(Page-level text extractions)
____________

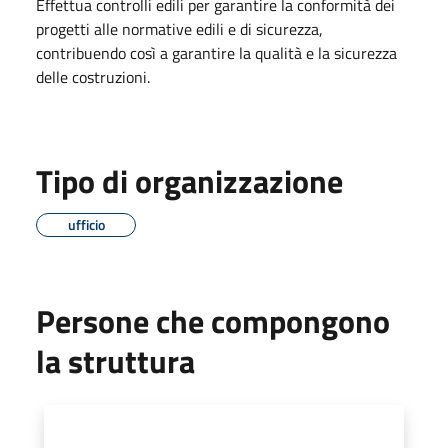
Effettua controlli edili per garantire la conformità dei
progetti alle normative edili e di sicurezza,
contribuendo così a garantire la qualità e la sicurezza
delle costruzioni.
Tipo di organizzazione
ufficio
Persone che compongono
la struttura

____________

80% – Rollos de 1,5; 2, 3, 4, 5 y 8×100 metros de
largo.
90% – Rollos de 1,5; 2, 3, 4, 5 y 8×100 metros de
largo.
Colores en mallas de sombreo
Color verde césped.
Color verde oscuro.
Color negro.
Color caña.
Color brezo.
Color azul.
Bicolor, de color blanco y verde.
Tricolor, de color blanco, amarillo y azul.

____________

Assignment -> Give back, word for word, only the lines above from the line holding "Effettua controlli edili" to the line holding "la struttura", both included.

Task answer ->
Effettua controlli edili per garantire la conformità dei
progetti alle normative edili e di sicurezza,
contribuendo così a garantire la qualità e la sicurezza
delle costruzioni.
Tipo di organizzazione
ufficio
Persone che compongono
la struttura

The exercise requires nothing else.